▶ ASSIGNMENT
Show every line below where "Brewery" can be found.

▶ EXERCISE INPUT

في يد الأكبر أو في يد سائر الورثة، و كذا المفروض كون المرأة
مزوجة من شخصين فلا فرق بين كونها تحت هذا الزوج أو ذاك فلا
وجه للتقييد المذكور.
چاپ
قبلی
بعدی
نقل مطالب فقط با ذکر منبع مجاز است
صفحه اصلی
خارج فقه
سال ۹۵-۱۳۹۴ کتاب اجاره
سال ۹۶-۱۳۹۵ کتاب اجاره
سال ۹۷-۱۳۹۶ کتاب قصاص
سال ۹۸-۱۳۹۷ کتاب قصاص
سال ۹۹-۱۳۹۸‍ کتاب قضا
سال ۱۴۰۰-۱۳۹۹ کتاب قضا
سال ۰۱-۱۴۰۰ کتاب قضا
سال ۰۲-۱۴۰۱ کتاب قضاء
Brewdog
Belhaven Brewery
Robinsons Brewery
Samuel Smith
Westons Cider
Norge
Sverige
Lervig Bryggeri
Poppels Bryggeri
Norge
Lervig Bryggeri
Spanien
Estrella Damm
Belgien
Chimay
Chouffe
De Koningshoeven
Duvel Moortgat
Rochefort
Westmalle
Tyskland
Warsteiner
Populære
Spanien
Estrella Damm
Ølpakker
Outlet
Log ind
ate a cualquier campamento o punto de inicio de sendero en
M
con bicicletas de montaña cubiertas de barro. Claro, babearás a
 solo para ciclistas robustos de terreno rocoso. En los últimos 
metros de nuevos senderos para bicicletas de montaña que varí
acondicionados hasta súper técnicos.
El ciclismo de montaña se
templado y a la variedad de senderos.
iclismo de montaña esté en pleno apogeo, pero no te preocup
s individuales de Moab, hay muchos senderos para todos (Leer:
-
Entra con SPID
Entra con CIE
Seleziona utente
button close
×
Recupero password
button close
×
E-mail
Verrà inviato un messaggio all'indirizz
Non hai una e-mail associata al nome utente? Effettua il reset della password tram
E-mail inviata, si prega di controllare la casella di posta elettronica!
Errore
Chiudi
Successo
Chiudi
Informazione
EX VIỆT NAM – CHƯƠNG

▶ EXPECTED ANSWER
Belhaven Brewery
Robinsons Brewery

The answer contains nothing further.